Pertama, tentunya dengan mulai membaca dan mempelajari tentang keberadaan dan kebudayaan masyarakat adat di sekitar kita. Dengan begitu, kita bisa merasa lebih dekat dan mungkin bisa menemukan kesamaan dari segi budaya atau cara hidup.
Kedua, jadilah bagian dari suara yang memperjuangkan perlindungan kepada Masyarakat Adat. Cara untuk bersuara pun bisa kita lakukan dengan berbagai cara, menyesuaikan dengan kemampuan atau minat. Jika kamu suka menulis, cobalah untuk membuat suatu tulisan tentang Masyarakat Adat. Jika kamu memiliki platform yang besar untuk menyebarkan kesadaran terkait Masyarakat Adat, buatlah konten dan sebarkan di platform itu.

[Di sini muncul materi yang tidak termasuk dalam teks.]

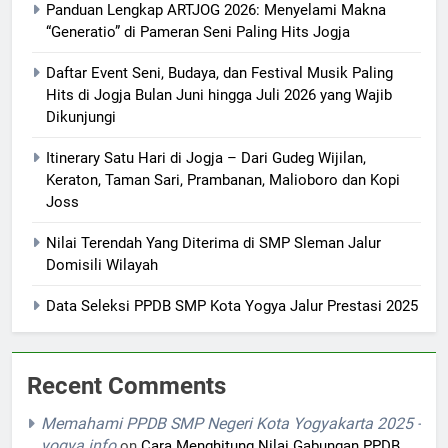
Panduan Lengkap ARTJOG 2026: Menyelami Makna
“Generatio” di Pameran Seni Paling Hits Jogja
Daftar Event Seni, Budaya, dan Festival Musik Paling
Hits di Jogja Bulan Juni hingga Juli 2026 yang Wajib
Dikunjungi
Itinerary Satu Hari di Jogja – Dari Gudeg Wijilan,
Keraton, Taman Sari, Prambanan, Malioboro dan Kopi
Joss
Nilai Terendah Yang Diterima di SMP Sleman Jalur
Domisili Wilayah
Data Seleksi PPDB SMP Kota Yogya Jalur Prestasi 2025
Recent Comments
Memahami PPDB SMP Negeri Kota Yogyakarta 2025 -
yogya.info
on
Cara Menghitung Nilai Gabungan PPDB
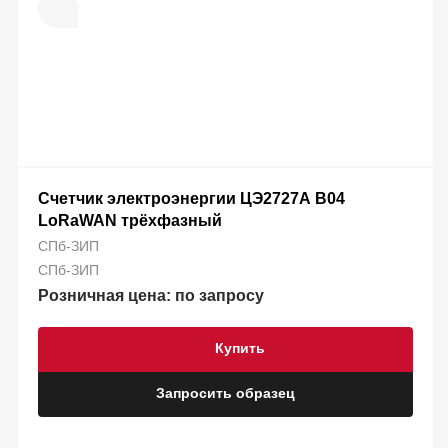
Счетчик электроэнергии ЦЭ2727А B04
LoRaWAN трёхфазный
СПб-ЗИП
СПб-ЗИП
Розничная цена: по запросу
Купить
Запросить образец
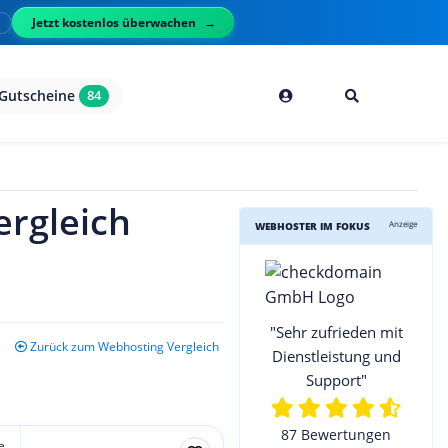
Jetzt kostenlos überwachen
l
Gutscheine
84
ergleich
Anzeige
WEBHOSTER IM FOKUS
"Sehr zufrieden mit
Zurück zum Webhosting Vergleich
Dienstleistung und
Support"
87 Bewertungen
e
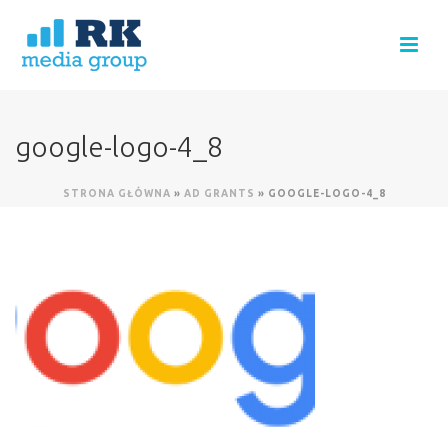
google-logo-4_8
STRONA GŁÓWNA
»
AD GRANTS
»
GOOGLE-LOGO-4_8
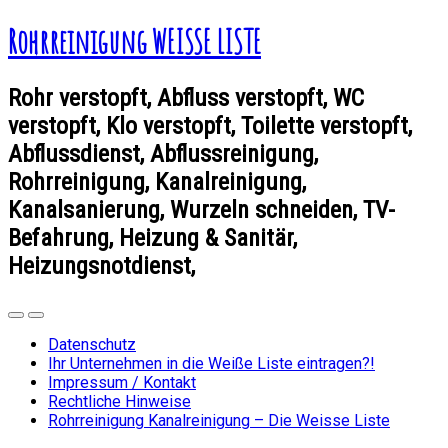
Rohrreinigung WEISSE LISTE
Rohr verstopft, Abfluss verstopft, WC
verstopft, Klo verstopft, Toilette verstopft,
Abflussdienst, Abflussreinigung,
Rohrreinigung, Kanalreinigung,
Kanalsanierung, Wurzeln schneiden, TV-
Befahrung, Heizung & Sanitär,
Heizungsnotdienst,
Datenschutz
Ihr Unternehmen in die Weiße Liste eintragen?!
Impressum / Kontakt
Rechtliche Hinweise
Rohrreinigung Kanalreinigung – Die Weisse Liste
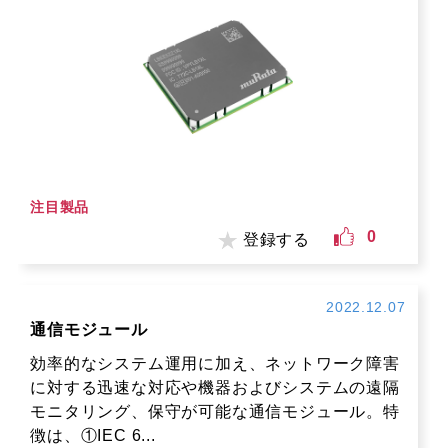
注目製品
0
登録する
2022.12.07
通信モジュール
効率的なシステム運用に加え、ネットワーク障害
に対する迅速な対応や機器およびシステムの遠隔
モニタリング、保守が可能な通信モジュール。特
徴は、①IEC 6...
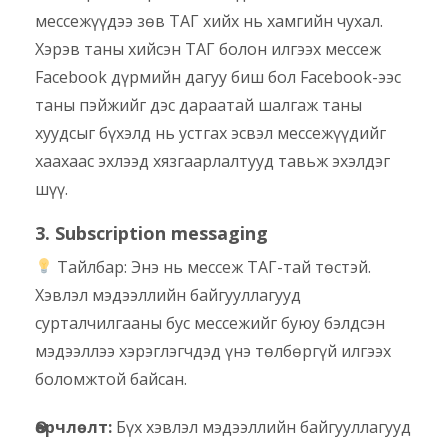
мессежүүдээ зөв ТАГ хийх нь хамгийн чухал.
Хэрэв таны хийсэн ТАГ болон илгээх мессеж
Facebook дүрмийн дагуу биш бол Facebook-ээс
таны пэйжийг дэс дараатай шалгаж таны
хуудсыг бүхэлд нь устгах эсвэл мессежүүдийг
хаахаас эхлээд хязгаарлалтууд тавьж эхэлдэг
шүү.
3. Subscription messaging
Тайлбар: Энэ нь мессеж ТАГ-тай төстэй.
Хэвлэл мэдээллийн байгууллагууд
сурталчилгааны бус мессежийг буюу бэлдсэн
мэдээллээ хэрэглэгчдэд үнэ төлбөргүй илгээх
боломжтой байсан.
Өөрчлөлт:
Бүх хэвлэл мэдээллийн байгууллагууд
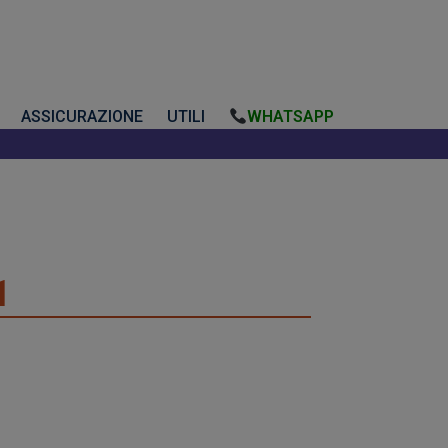
ASSICURAZIONE
UTILI
WHATSAPP
1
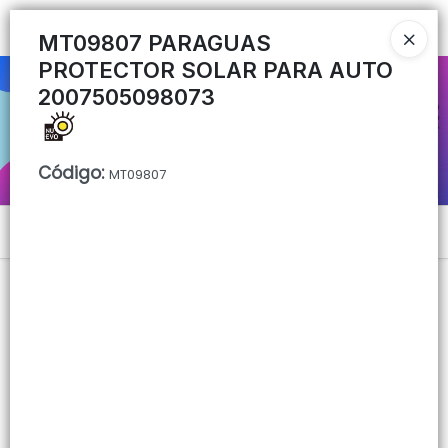
Ingresar a la Tienda
MT09807 PARAGUAS
PROTECTOR SOLAR PARA AUTO
CÓMO COMPRAR
2007505098073
QUIÉNES SOMOS
Código
:
MT09807
CONTACTO
Menú
Lista vacía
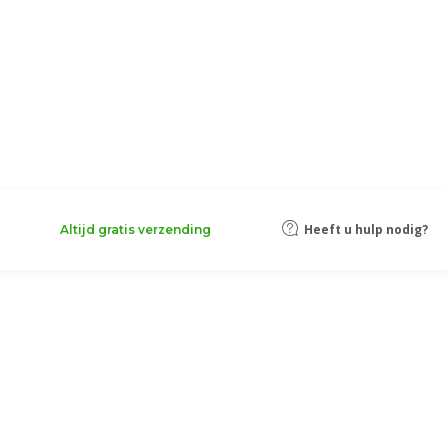
Heeft u hulp nodig?
Altijd gratis verzending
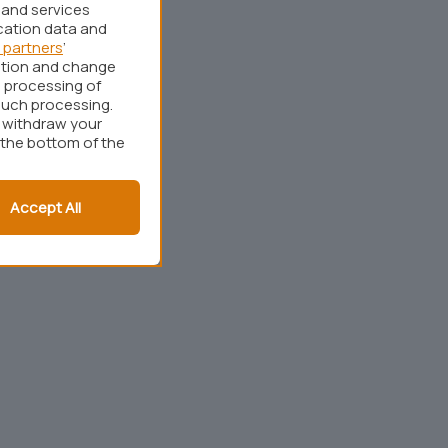
 and services
cation data and
 partners
’
ation and change
 processing of
such processing.
r withdraw your
 the bottom of the
Accept All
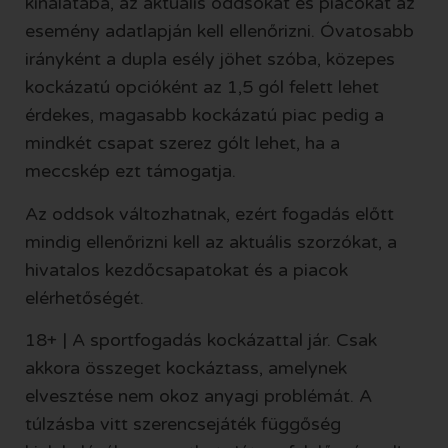
kínálatába, az aktuális oddsokat és piacokat az
esemény adatlapján kell ellenőrizni. Óvatosabb
irányként a dupla esély jöhet szóba, közepes
kockázatú opcióként az 1,5 gól felett lehet
érdekes, magasabb kockázatú piac pedig a
mindkét csapat szerez gólt lehet, ha a
meccskép ezt támogatja.
Az oddsok változhatnak, ezért fogadás előtt
mindig ellenőrizni kell az aktuális szorzókat, a
hivatalos kezdőcsapatokat és a piacok
elérhetőségét.
18+ | A sportfogadás kockázattal jár. Csak
akkora összeget kockáztass, amelynek
elvesztése nem okoz anyagi problémát. A
túlzásba vitt szerencsejáték függőség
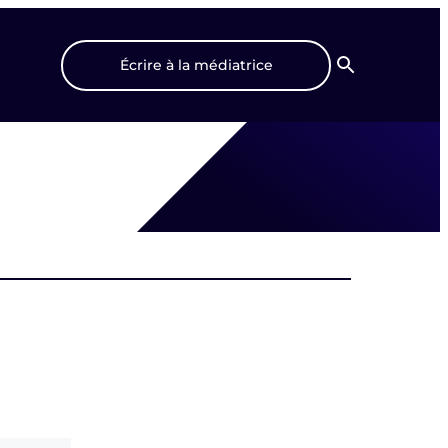
Écrire à la médiatrice
Recherche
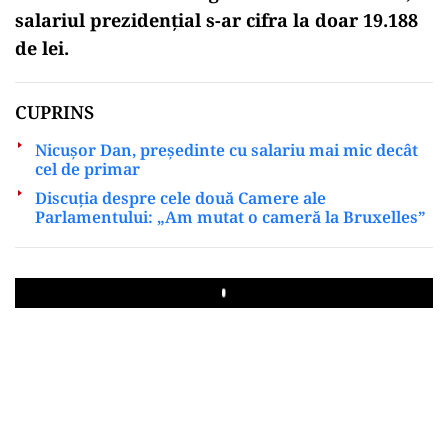
salariul prezidențial s-ar cifra la doar 19.188
de lei.
CUPRINS
Nicușor Dan, președinte cu salariu mai mic decât
cel de primar
Discuția despre cele două Camere ale
Parlamentului: „Am mutat o cameră la Bruxelles”
Play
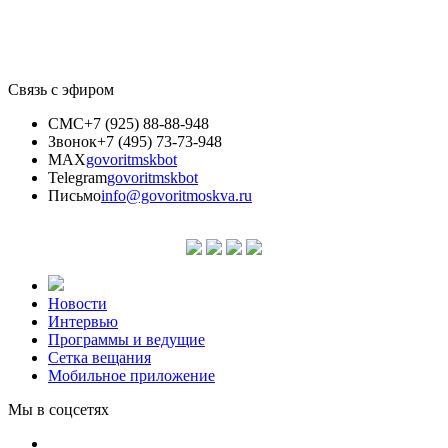
Связь с эфиром
СМС
+7 (925) 88-88-948
Звонок
+7 (495) 73-73-948
MAX
govoritmskbot
Telegram
govoritmskbot
Письмо
info@govoritmoskva.ru
Новости
Интервью
Программы и ведущие
Сетка вещания
Мобильное приложение
Мы в соцсетях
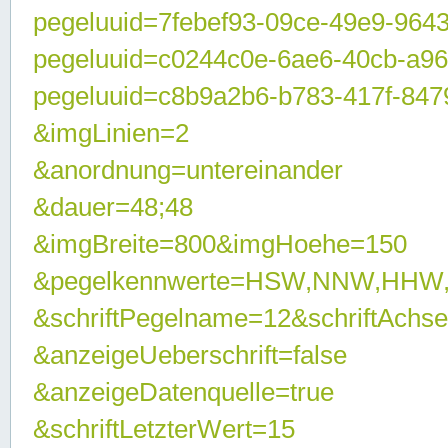
pegeluuid=7febef93-09ce-49e9-964
pegeluuid=c0244c0e-6ae6-40cb-a9
pegeluuid=c8b9a2b6-b783-417f-847
&imgLinien=2
&anordnung=untereinander
&dauer=48;48
&imgBreite=800&imgHoehe=150
&pegelkennwerte=HSW,NNW,HHW
&schriftPegelname=12&schriftAchs
&anzeigeUeberschrift=false
&anzeigeDatenquelle=true
&schriftLetzterWert=15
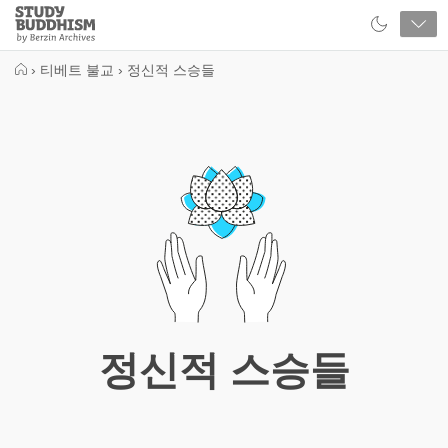
Close
Study
Buddhism
Home
›
티베트 불교
›
정신적 스승들
정신적 스승들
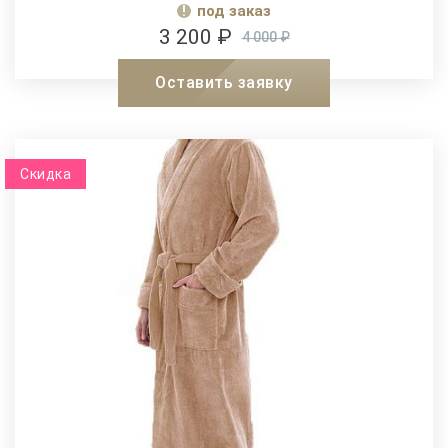
под заказ
3 200 ₽
4 000 ₽
Оставить заявку
Скидка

Ketiga, dan ini bukanlah cara terakhir, melibatkan diri secara langsung pada kegiatan yang berdampak baik untuk Masyarakat Adat. Salah satunya adalah dengan menjadi relawan. Sebagai referensi, kamu bisa membaca beberapa kisah relawan AMAN di sini.
Tentunya, kita bisa terus berkreasi dan berdampak baik dengan karya. Beberapa langkah di atas hanyalah beberapa dari banyaknya tindakan yang bisa kita lakukan untuk bisa berkontribusi baik bagi Masyarakat Adat di Indonesia.